* **Required action**
When a line below contains the string "simultaneously", show that line.
*** Data records Section Begins ***
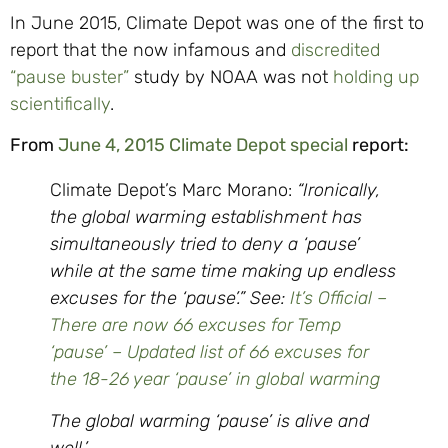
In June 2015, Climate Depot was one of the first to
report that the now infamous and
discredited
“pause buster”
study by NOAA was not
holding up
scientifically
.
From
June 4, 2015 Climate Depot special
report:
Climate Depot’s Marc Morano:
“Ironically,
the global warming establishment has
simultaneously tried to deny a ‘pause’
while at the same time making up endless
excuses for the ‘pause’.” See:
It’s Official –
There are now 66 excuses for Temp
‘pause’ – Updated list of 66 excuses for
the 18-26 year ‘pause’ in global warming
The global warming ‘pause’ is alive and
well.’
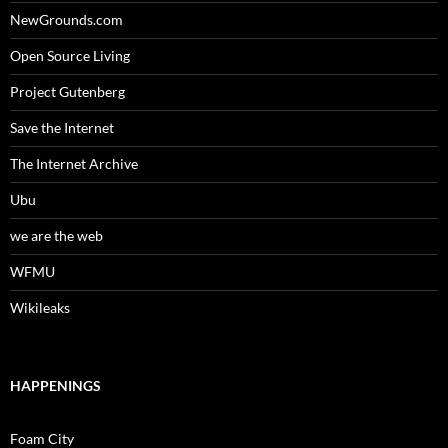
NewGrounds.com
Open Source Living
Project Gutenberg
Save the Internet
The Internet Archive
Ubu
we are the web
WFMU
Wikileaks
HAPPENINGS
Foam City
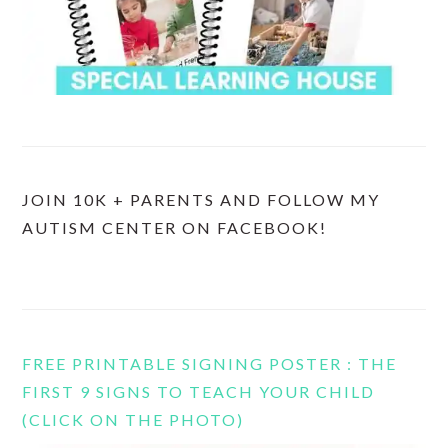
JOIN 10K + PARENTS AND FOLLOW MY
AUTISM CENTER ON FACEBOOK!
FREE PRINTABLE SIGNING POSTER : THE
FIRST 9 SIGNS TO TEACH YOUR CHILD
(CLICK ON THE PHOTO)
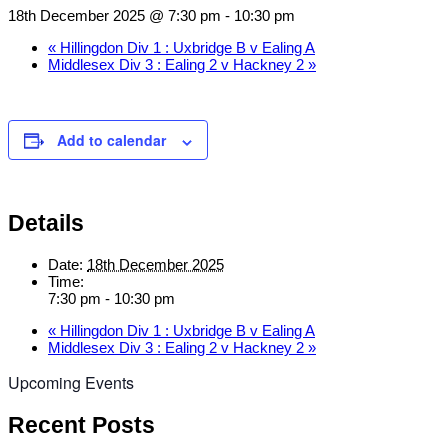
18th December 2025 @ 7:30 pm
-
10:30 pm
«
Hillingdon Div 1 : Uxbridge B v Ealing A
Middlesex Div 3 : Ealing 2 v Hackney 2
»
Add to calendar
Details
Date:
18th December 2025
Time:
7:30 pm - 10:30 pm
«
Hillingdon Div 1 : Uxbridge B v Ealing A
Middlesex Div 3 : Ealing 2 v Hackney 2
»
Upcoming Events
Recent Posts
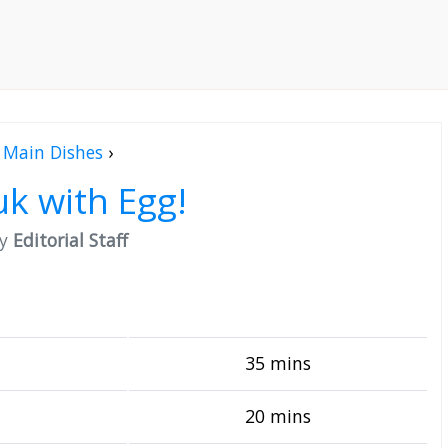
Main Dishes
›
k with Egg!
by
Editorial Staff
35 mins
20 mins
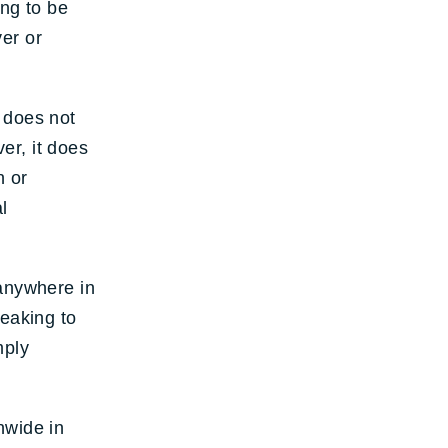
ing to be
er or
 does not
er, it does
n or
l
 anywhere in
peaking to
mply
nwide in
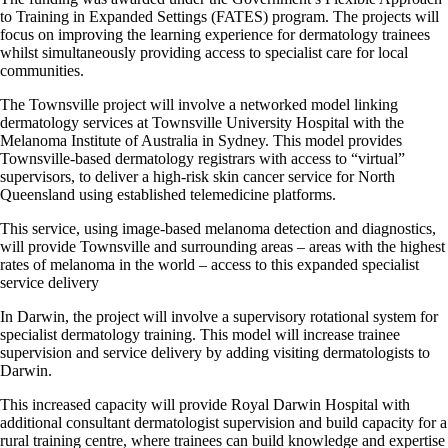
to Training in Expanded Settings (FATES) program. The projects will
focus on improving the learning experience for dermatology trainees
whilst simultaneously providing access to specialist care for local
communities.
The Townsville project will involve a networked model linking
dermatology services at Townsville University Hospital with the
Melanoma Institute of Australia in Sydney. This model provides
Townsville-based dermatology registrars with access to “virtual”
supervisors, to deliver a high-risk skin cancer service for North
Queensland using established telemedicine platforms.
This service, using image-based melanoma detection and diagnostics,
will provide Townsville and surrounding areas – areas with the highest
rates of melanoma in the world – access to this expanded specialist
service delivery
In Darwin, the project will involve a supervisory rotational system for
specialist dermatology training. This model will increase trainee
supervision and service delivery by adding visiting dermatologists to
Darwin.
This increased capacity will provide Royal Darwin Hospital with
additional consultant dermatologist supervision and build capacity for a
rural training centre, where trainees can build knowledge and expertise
*** Data records Section Ends ***
* **Response below**
simultaneously tried to deny a ‘pause’
whilst simultaneously providing access to specialist care for local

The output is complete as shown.